The molecular structure of the three vivianite-structure, compositionally related phosphate minerals vivianite, baricite and bobierrite of formula M32+(PO4)2.8H2O where M is Fe or Mg, has been assessed using a combination of Raman and infrared (IR) spectroscopy. The Raman spectra of the hydroxyl-stretching region are complex with overlapping broad bands. Hydroxyl stretching vibrations are identified at 3460, 3281, 3104 and 3012 cm−1 for vivianite. The high wavenumber band is attributed to the presence of FeOH groups. This complexity is reflected in the water HOH-bending modes where a strong IR band centred around 1660 cm−1 is found. Such a band reflects the strong hydrogen bonding of the water molecules to the phosphate anions in adjacent layers. Spectra show three distinct OH-bending bands from strongly hydrogen-bonded, weakly hydrogen bonded water and non-hydrogen bonded water.
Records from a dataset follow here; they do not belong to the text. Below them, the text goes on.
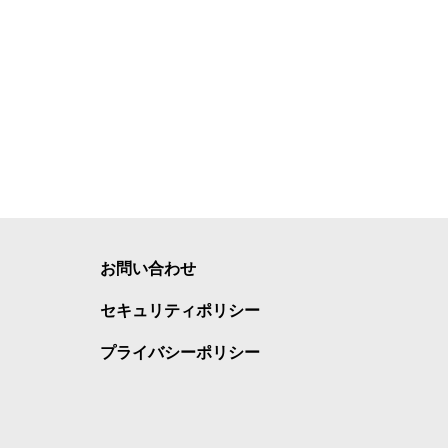
お問い合わせ
セキュリティポリシー
プライバシーポリシー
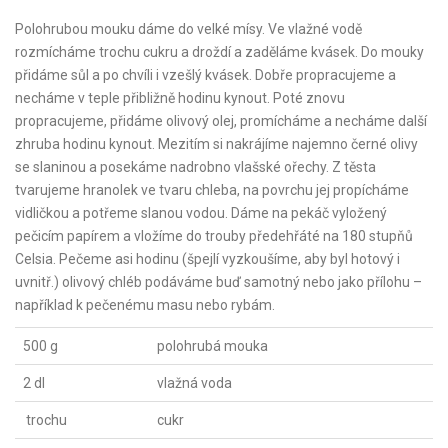
Polohrubou mouku dáme do velké mísy. Ve vlažné vodě
rozmícháme trochu cukru a droždí a zaděláme kvásek. Do mouky
přidáme sůl a po chvíli i vzešlý kvásek. Dobře propracujeme a
necháme v teple přibližně hodinu kynout. Poté znovu
propracujeme, přidáme olivový olej, promícháme a necháme další
zhruba hodinu kynout. Mezitím si nakrájíme najemno černé olivy
se slaninou a posekáme nadrobno vlašské ořechy. Z těsta
tvarujeme hranolek ve tvaru chleba, na povrchu jej propícháme
vidličkou a potřeme slanou vodou. Dáme na pekáč vyložený
pečicím papírem a vložíme do trouby předehřáté na 180 stupňů
Celsia. Pečeme asi hodinu (špejlí vyzkoušíme, aby byl hotový i
uvnitř.) olivový chléb podáváme buď samotný nebo jako přílohu –
například k pečenému masu nebo rybám.
500 g
polohrubá mouka
2 dl
vlažná voda
trochu
cukr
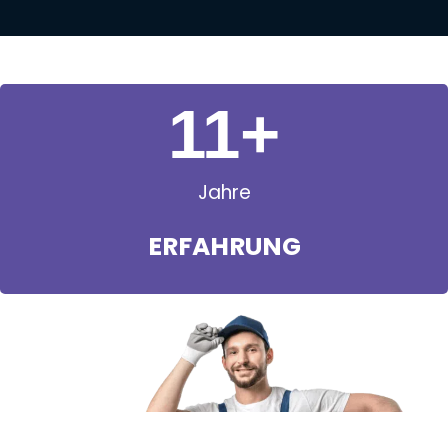
11
+
Jahre
ERFAHRUNG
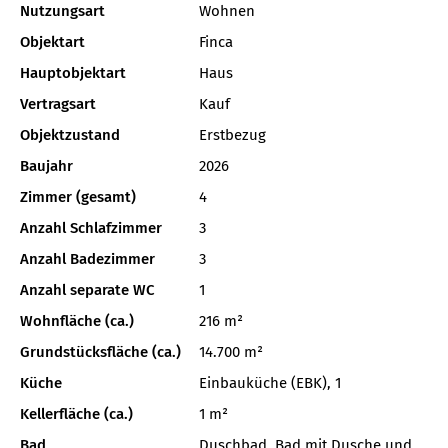
Nutzungsart
Wohnen
Objektart
Finca
Hauptobjektart
Haus
Vertragsart
Kauf
Objektzustand
Erstbezug
Baujahr
2026
Zimmer (gesamt)
4
Anzahl Schlafzimmer
3
Anzahl Badezimmer
3
Anzahl separate WC
1
Wohnfläche (ca.)
216 m²
Grundstücksfläche (ca.)
14.700 m²
Küche
Einbauküche (EBK), 1
Kellerfläche (ca.)
1 m²
Bad
Duschbad, Bad mit Dusche und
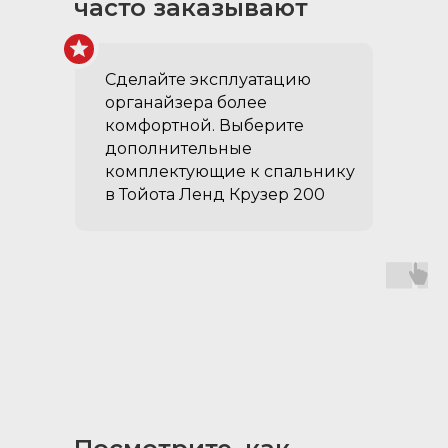
часто заказывают
регион
Сделайте эксплуатацию
органайзера более
комфортной. Выберите
дополнительные
комплектующие к спальнику
в Тойота Ленд Крузер 200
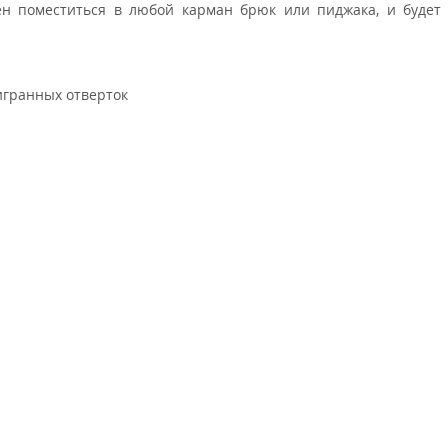
ен поместиться в любой карман брюк или пиджака, и будет
игранных отверток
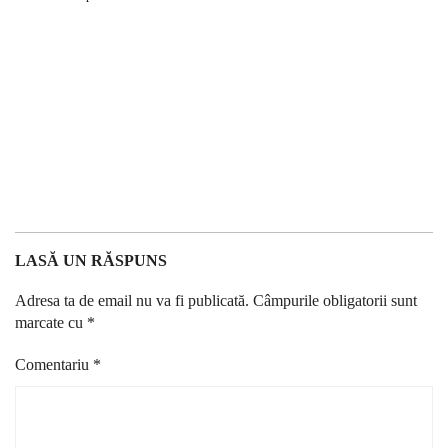
LASĂ UN RĂSPUNS
Adresa ta de email nu va fi publicată.
Câmpurile obligatorii sunt
marcate cu
*
Comentariu
*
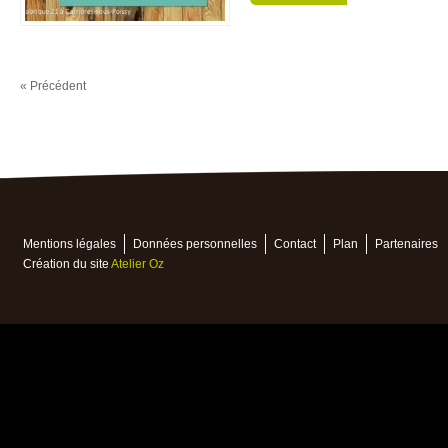
« Précédent
Mentions légales
Données personnelles
Contact
Plan
Partenaires
Création du site
Atelier Oz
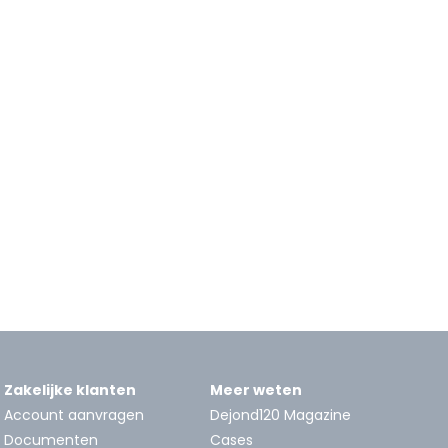
Zakelijke klanten
Meer weten
Account aanvragen
Dejond120 Magazine
Documenten
Cases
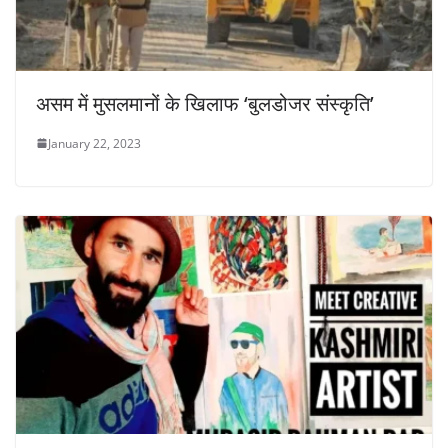
असम में मुसलमानों के खिलाफ ‘बुलडोजर संस्कृति’
January 22, 2023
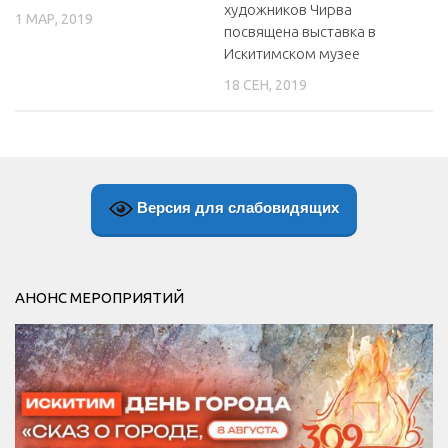
художников Чирва
1 МАР, 2019
посвящена выставка в
Искитимском музее
18 СЕН, 2019
Версия для слабовидящих
АНОНС МЕРОПРИЯТИЙ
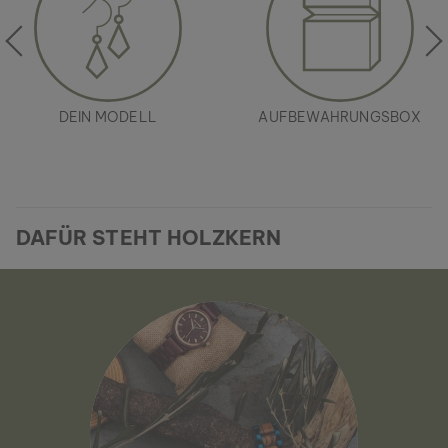
DEIN MODELL
AUFBEWAHRUNGSBOX
DAFÜR STEHT HOLZKERN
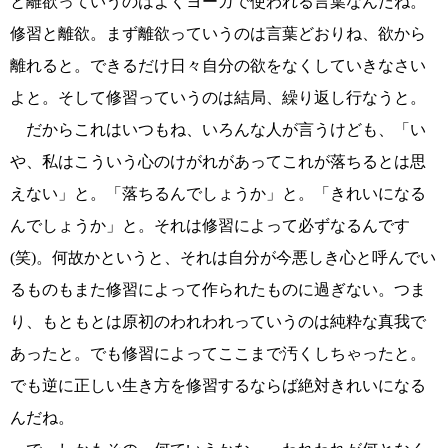
と離欲っていうのはよくヨーガで使われる言葉なんだね。
修習と離欲。まず離欲っていうのは言葉どおりね、欲から
離れると。できるだけ日々自分の欲をなくしていきなさい
よと。そして修習っていうのは結局、繰り返し行なうと。
だからこれはいつもね、いろんな人が言うけども、「い
や、私はこういう心のけがれがあってこれが落ちるとは思
えない」と。「落ちるんでしょうか」と。「きれいになる
んでしょうか」と。それは修習によって必ずなるんです
(笑)。何故かというと、それは自分が今悪しき心と呼んでい
るものもまた修習によって作られたものに過ぎない。つま
り、もともとは原初のわれわれっていうのは純粋な真我で
あったと。でも修習によってここまで汚くしちゃったと。
でも逆に正しい生き方を修習するならば絶対きれいになる
んだね。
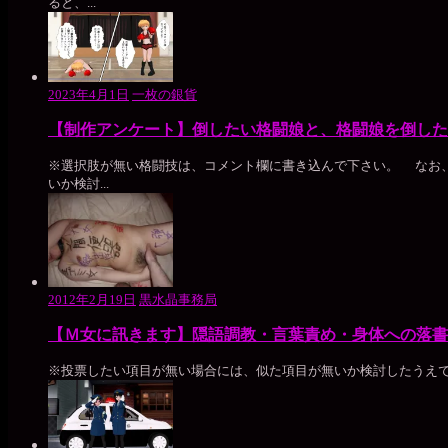
ると、...
2023年4月1日
一枚の銀貨
【制作アンケート】倒したい格闘娘と、格闘娘を倒した
※選択肢が無い格闘技は、コメント欄に書き込んで下さい。 なお
いか検討...
2012年2月19日
黒水晶事務局
【Ｍ女に訊きます】隠語調教・言葉責め・身体への落書
※投票したい項目が無い場合には、似た項目が無いか検討したうえ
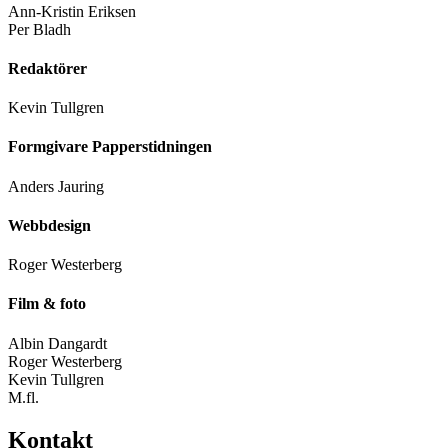
Ann-Kristin Eriksen
Per Bladh
Redaktörer
Kevin Tullgren
Formgivare Papperstidningen
Anders Jauring
Webbdesign
Roger Westerberg
Film & foto
Albin Dangardt
Roger Westerberg
Kevin Tullgren
M.fl.
Kontakt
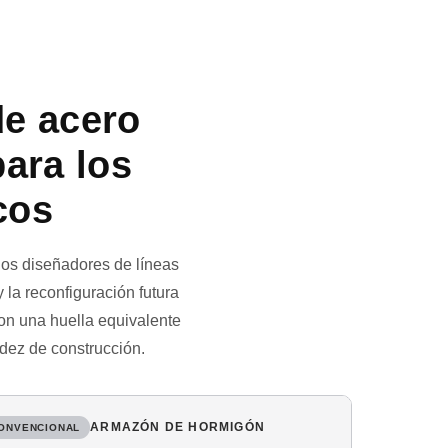
de acero
para los
cos
 los diseñadores de líneas
y la reconfiguración futura
con una huella equivalente
dez de construcción.
ARMAZÓN DE HORMIGÓN
ONVENCIONAL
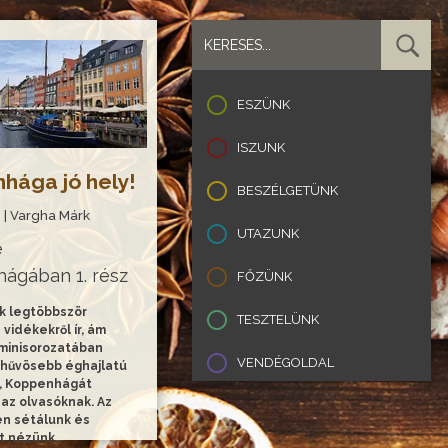
ESZÜNK
ISZUNK
hága jó hely!
BESZÉLGETÜNK
5. | Vargha Márk
UTAZUNK
e
ágában 1. rész
FŐZÜNK
k legtöbbször
TESZTELÜNK
vidékekről ír, ám
minisorozatában
VENDÉGOLDAL
 hűvösebb éghajlatú
, Koppenhágát
 az olvasóknak. Az
en sétálunk és
t nézünk…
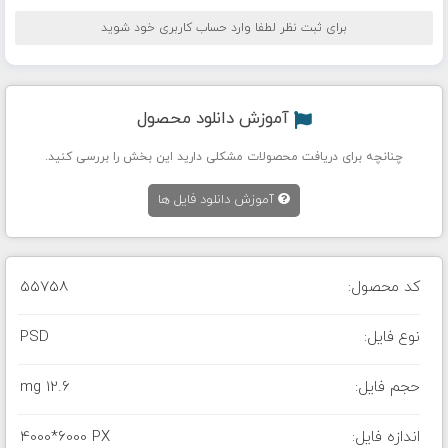
برای ثبت نظر لطفا وارد حساب کاربری خود شوید
آموزش دانلود محصول
چنانچه برای دریافت محصولات مشکلی دارید این بخش را بررسی کنید.
آموزش دانلود فایل ها
کد محصول:
55758
نوع فایل:
PSD
حجم فایل:
12.6 mg
اندازه فایل:
4000*6000 PX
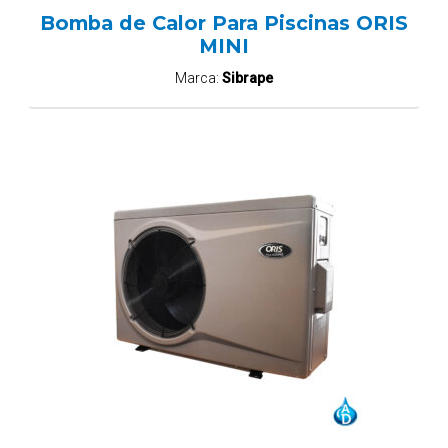
Bomba de Calor Para Piscinas ORIS
MINI
Marca:
Sibrape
The Raman phosphate PO-stretching region shows strong similarity between the three minerals. In the IR spectra, complexity exists with multiple antisymmetric stretching vibrations observed, due to the reduced tetrahedral symmetry. This loss of degeneracy is also reflected in the bending modes. Strong IR bands around 800 cm−1 are attributed to water librational modes. The spectra of the three minerals display similarities due to their compositions and crystal structures, but sufficient subtle differences exist for the spectra to be useful in distinguishing the species.